For information about supported model types of each SQL statement and function, and all supported SQL statements and functions for each model type, read End-to-end user journey for each model.
ML.CONFUSION_MATRIX
syntax
ML.CONFUSION_MATRIX(MODEL model_name [, {TABLE table_name | (query_statement)}] [, STRUCT(<T> AS threshold)])
model_name
model_name
is the name of the model you're evaluating. If you do
not have a default project configured, prepend the project ID to the model
name in following format: `[PROJECT_ID].[DATASET].[MODEL]` (including the
backticks); for example, `myproject.mydataset.mymodel`.
table_name
(Optional) table_name
is the name of the input table that contains the
evaluation data. If you do not have a default project configured, prepend the
project ID to the table name in following format: `[PROJECT_ID].[DATASET].[TABLE]`
(including the backticks); for example, `myproject.mydataset.mytable`.
If table_name
is specified, the input column names in the table must match the
column names in the model, and their types should be compatible according to
BigQuery implicit coercion rules.
The input must have a column that matches the label column name provided during
training. This value is provided using the input_label_cols
option. If
input_label_cols
is unspecified, the column named "label" in the training data
is used.
If neither table_name
nor query_statement
is specified,
ML.CONFUSION_MATRIX
computes the confusion matrix results as follows:
- If the data is split during training, the split evaluation data is used to compute the confusion matrix results.
- If the data is not split during training, the entire training input is used to compute the confusion matrix results.
query_statement
(Optional) The query_statement
clause specifies the GoogleSQL query that is
used to generate the evaluation data. See the
GoogleSQL Query Syntax
page for the supported SQL syntax of the query_statement
clause.
If query_statement
is specified, the input column names from the query must
match the column names in the model, and their types should be compatible
according to BigQuery implicit coercion rules.
The input must have a column that matches the label column name provided during
training. This value is provided using the input_label_cols
option. If
input_label_cols
is unspecified, the column named "label" in the training data
is used. The extra columns are ignored.
If the
clause was present in the TRANSFORM
CREATE MODEL
statement that created model_name
,
then only the input columns present in the TRANSFORM
clause must appear in query_statement
.
If neither table_name
nor query_statement
is specified,
ML.CONFUSION_MATRIX
computes the confusion matrix results as follows:
- If the data is split during training, the split evaluation data is used to compute the confusion matrix results.

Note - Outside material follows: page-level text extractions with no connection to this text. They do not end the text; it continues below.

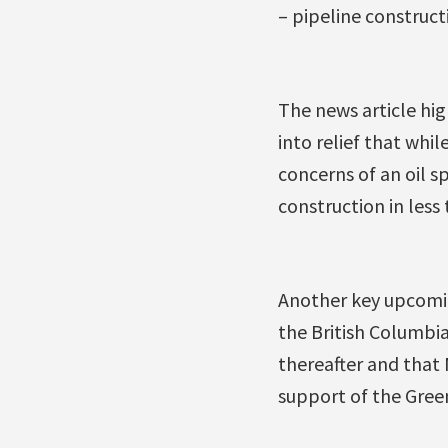
– pipeline construct
The news article hig
into relief that whil
concerns of an oil s
construction in less
Another key upcoming
the British Columbia
thereafter and that
support of the Green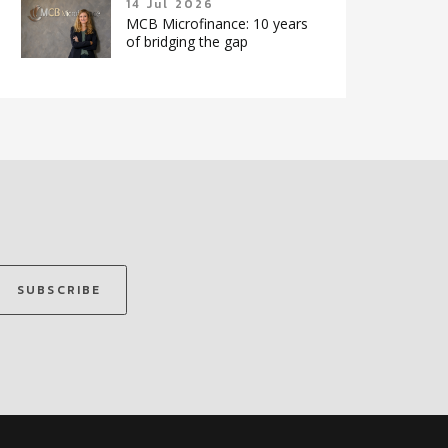
14 Jul 2026
MCB Microfinance: 10 years
of bridging the gap
SUBSCRIBE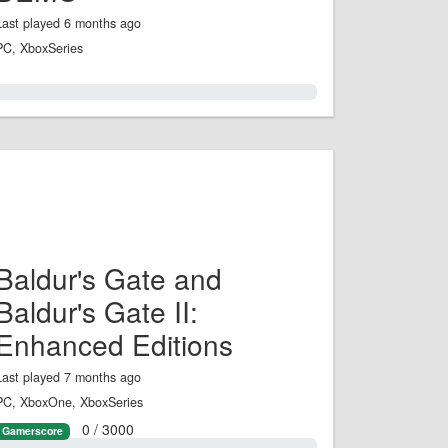
Last played 6 months ago
PC, XboxSeries
0.0%
Baldur's Gate and
Baldur's Gate II:
Enhanced Editions
Last played 7 months ago
PC, XboxOne, XboxSeries
0 / 3000
Gamerscore
0.0%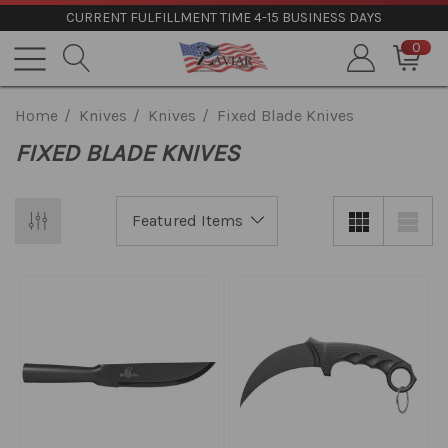
CURRENT FULFILLMENT TIME 4-15 BUSINESS DAYS
0
Home
Knives
Knives
Fixed Blade Knives
FIXED BLADE KNIVES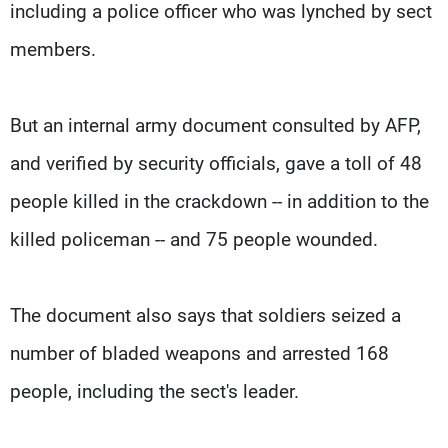
including a police officer who was lynched by sect
members.
But an internal army document consulted by AFP,
and verified by security officials, gave a toll of 48
people killed in the crackdown -- in addition to the
killed policeman -- and 75 people wounded.
The document also says that soldiers seized a
number of bladed weapons and arrested 168
people, including the sect's leader.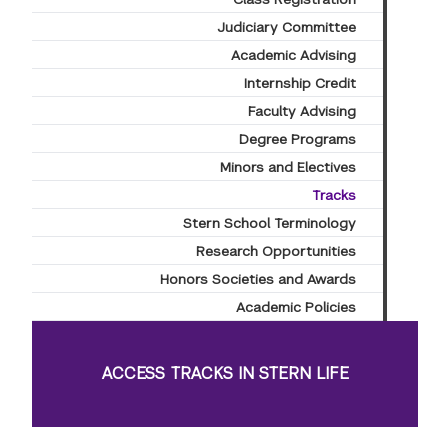
Judiciary Committee
Academic Advising
Internship Credit
Faculty Advising
Degree Programs
Minors and Electives
Tracks
Stern School Terminology
Research Opportunities
Honors Societies and Awards
Academic Policies
ACCESS TRACKS IN STERN LIFE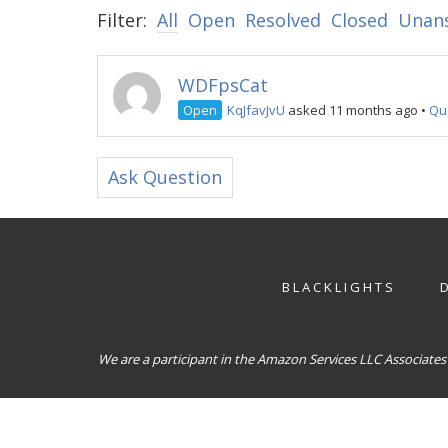
Filter:
All
Open
Resolved
Closed
Unan
WDFpsCat
Open
KqJfavJvU
asked 11 months ago
•
Qu
Ask Question
BLACKLIGHTS
We are a participant in the Amazon Services LLC Associates 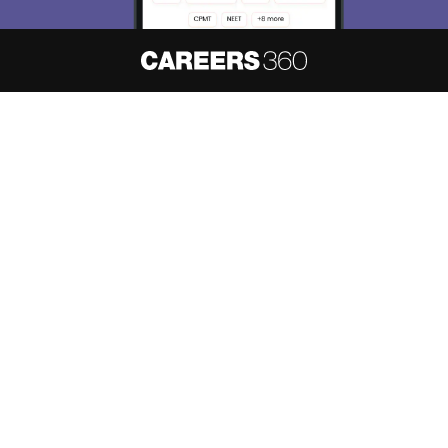
About
Hiring
Magazine
News
हिंदी न्यूज़
Articles
Contact
Blogs
NCERT Solutions
Products & Resources
Schools
Board Syllabus
Sitemap
Terms & Conditions
Privacy Policy
Grievance Redressal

- If the data is not split during training, the entire training input is used to compute the confusion matrix results.
threshold
(Optional) threshold
is the custom threshold for your binary classification
model used for evaluation. The default value is 0.5. The threshold value that is
supplied must be of type STRUCT
.
A zero value for precision or recall means that the selected threshold produced no true positive labels. A NaN value for precision means that the selected threshold produced no positive labels, neither true positives nor false positives.
ML.CONFUSION_MATRIX
output
The output columns of the ML.CONFUSION_MATRIX
function depend on the model.
The first output column is always expected_label
. There are N
additional
columns, one for each class in the trained model. The names of the additional
columns depend on the class labels used to train the model.
If the training class labels all conform to BigQuery
column naming rules, the labels are used
as the column names. Columns that do not conform to naming rules are altered to
conform to the column naming rules and to be unique. For example, if the labels
are 0
and 1
, the output column names are _0
and _1
.
The columns are ordered based on the class labels in ascending order. If the labels in the evaluation data match those in the training data, the True Positives are shown on the diagonal from top left to bottom right. The expected (or actual) labels are listed one per row, and the predicted labels are listed one per column.
The values in the expected_label
column are the exact values and type passed
into ML.CONFUSION_MATRIX
in the label column of the evaluation data. This is
true even if they do not exactly match the values or type used during training.
ML.CONFUSION_MATRIX
example
The following example assumes your model and input table are in your default project.
The following query is used to return the confusion matrix for a logistic regression model.
SELECT * FROM ML.CONFUSION_MATRIX(MODEL `mydataset.mymodel`, ( SELECT * FROM `mydataset.mytable`))
ML.CONFUSION_MATRIX
limitations
The ML.CONFUSION_MATRIX
function is subject to the following limitations:
ML.CONFUSION_MATRIX
does not support imported TensorFlow models.